He looked slightly sheepish. He cracked his fortune cookie in quarters and then eighths, and then it was a crumble.

“That’s so great! I knew you would. How could you not?”

Ever since Brian had hatched the idea of transferring to NYU from the University of Maryland, his grades had been faultless.

“I just want to sleep beside you every night,” he had told her back in December. “That’s all I want.”

She knew he would get in. She knew he would make it work. That was how he was.

“What does it say?” he asked, pointing to the fortune in her hand.

“ ‘Beware the prevalence of ideas,’ ” she read. She crunched on her cookie. “My lucky numbers are 4 and 237. How about yours?”

“ ‘You are sexy,’ ” he read.

“No way! It doesn’t say that. Let me see it!”

He smiled suggestively and handed it over.

It actually did say that. How unfair. “So what about the money?” she asked, tossing her fortune into the remains of the plum sauce.

“Well.”

“Not good?” She felt the sesame noodles climbing back up her esophagus.

“I got six thousand.”

“Oh.” She swallowed. “Dollars?”

“Dollars.”

She tried to think.
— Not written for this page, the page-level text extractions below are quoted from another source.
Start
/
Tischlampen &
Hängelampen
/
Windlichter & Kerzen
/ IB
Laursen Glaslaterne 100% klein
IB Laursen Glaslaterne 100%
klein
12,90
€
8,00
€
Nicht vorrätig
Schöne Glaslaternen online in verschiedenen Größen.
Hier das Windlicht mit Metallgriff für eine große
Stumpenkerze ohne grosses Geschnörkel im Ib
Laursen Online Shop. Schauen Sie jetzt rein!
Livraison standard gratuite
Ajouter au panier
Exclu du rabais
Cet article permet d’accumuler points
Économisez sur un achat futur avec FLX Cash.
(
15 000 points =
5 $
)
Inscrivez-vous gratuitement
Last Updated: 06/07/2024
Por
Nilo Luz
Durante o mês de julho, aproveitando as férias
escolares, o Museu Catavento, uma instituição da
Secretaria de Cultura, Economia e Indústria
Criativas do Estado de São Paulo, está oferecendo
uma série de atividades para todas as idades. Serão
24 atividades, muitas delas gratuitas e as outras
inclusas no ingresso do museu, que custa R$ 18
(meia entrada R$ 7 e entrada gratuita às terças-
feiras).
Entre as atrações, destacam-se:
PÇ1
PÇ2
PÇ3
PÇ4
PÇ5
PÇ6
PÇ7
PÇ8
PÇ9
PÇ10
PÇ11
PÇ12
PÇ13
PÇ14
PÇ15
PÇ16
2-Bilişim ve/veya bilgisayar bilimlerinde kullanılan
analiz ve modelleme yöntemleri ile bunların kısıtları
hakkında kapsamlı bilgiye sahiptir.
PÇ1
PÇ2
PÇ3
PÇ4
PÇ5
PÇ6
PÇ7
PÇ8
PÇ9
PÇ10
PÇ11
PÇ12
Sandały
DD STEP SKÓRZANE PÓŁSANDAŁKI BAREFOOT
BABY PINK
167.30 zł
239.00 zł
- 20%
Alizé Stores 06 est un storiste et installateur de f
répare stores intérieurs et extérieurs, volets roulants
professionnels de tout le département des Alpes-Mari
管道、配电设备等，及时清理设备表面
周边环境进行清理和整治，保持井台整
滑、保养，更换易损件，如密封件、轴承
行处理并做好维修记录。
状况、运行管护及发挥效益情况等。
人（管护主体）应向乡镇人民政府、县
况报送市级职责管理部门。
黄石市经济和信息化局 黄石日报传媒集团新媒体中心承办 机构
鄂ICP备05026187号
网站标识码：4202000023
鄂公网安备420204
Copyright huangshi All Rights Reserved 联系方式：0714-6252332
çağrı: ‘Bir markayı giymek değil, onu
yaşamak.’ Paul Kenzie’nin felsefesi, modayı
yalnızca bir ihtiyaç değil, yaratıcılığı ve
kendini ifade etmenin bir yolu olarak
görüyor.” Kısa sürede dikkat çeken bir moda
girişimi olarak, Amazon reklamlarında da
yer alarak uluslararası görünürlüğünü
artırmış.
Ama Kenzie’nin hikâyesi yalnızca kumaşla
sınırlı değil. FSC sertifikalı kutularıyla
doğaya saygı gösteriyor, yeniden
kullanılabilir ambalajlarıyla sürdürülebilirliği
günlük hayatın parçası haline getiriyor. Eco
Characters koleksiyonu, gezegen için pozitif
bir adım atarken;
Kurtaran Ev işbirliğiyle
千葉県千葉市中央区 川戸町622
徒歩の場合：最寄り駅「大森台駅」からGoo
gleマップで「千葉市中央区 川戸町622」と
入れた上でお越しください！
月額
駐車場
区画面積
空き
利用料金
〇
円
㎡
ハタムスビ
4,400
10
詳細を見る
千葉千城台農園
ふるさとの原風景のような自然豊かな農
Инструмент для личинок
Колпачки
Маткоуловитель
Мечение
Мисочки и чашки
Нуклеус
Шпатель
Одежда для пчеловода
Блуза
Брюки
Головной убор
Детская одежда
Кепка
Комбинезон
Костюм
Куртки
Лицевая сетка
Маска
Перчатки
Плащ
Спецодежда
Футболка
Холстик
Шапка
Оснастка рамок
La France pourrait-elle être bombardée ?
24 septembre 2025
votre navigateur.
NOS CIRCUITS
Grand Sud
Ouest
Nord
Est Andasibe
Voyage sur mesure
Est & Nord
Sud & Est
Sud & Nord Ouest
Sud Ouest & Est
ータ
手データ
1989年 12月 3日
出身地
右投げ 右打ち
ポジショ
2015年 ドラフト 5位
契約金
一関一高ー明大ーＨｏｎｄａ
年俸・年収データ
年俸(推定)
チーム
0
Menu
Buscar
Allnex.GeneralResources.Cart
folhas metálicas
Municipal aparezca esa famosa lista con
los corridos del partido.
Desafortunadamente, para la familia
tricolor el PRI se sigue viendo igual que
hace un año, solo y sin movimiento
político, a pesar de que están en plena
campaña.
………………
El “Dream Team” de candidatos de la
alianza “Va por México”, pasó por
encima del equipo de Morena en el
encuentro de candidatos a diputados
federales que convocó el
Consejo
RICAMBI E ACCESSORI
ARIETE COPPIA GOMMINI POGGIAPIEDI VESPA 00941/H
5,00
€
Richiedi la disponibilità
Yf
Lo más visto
The waiter slapped the bill down on their table without stopping.

“Out of twenty-two thousand.”

“Oh.”

“Not including room and board.”

“Oh.” She flicked her chopsticks around. “How come not more?”

“My stepfather has more money than you’d think.”

“But he doesn’t give you any of it,” Tibby burst out. In her world, parents paid for college, and if they couldn’t cover it, they helped you get the loans to pay the difference.

Brian didn’t look bitter in the least. He didn’t even look irritated. What Tibby thought of as a right, Brian didn’t hope for. “I know. Yeah. But that’s how it works.”

“It’s not fair that they count his money against you. Can you explain that he’s not going to pay anything?”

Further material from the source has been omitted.